Если Наташа действительно находилась у подруги, то похищение Пантелею никак не пришьешь, но вымогательство можно. Хотя для этого Протасов должен будет написать заявление.
– Это же статья, да? – спросила Марина.
– Причем серьезная, – подтвердил Степан.
– Ты арестуешь Пантелея?
– Если будет установлена его вина.
– Но ты же показал мне его человека. Значит, он за ним стоит.
– Очень может быть.
– Никак не успокоится. Никогда не утихнет, – с сожалением, но без душевной боли сказала Марина. – Всегда будет грабить и убивать. Есть такие люди. Если их можно так назвать. Ты же не уходишь? – спросила Марина.
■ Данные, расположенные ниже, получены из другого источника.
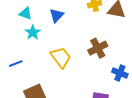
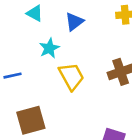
cyan star: (33, 32) -> (49, 48), moved

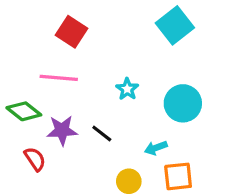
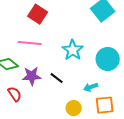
cyan star: (127, 89) -> (73, 50), size x1.5

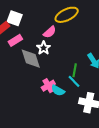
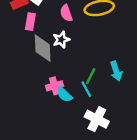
pink semicircle: (50, 32) -> (66, 13), moved, turned 96
pink rectangle: (15, 40) -> (30, 22), turned -64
– Ну вообще-то мне пора. – Степана вдруг бросило в жар.
Ночь, в комнате мягкий, чуть ли не интимный свет. Марина – само обаяние. Она не хочет, чтобы он уходил, желает чего-то другого. Ее можно обнять, уложить на диван и узнать, что волшебство – это вовсе не выдумка.
– Тебе ведь утром на работу? – спросила женщина.
– На службу.
– Служба у тебя круглые сутки, – сказала она и нежно улыбнулась.
– Да? Ладно, тогда на работу, – согласился Степан.
– А когда же отдыхать?
– На пенсии отдохну.
– До пенсии еще дожить надо. А у вас стреляют. Что тут у тебя? – Марина провела пальцами по его щеке вокруг ожога.
– Да уже ничего.
– У Пантелея пистолет.
– И у Пантелея, и у Сафрона.
– Мне кажется, Сафрон не так опасен.
– Не знаю. Этой зимой он отправил ко мне киллера, чтобы тот меня убил.
– Что?! – всполошилась Марина.
– Такой вот он не опасный.
– И его не посадили?
– Доказательства исчезли вместе с киллером.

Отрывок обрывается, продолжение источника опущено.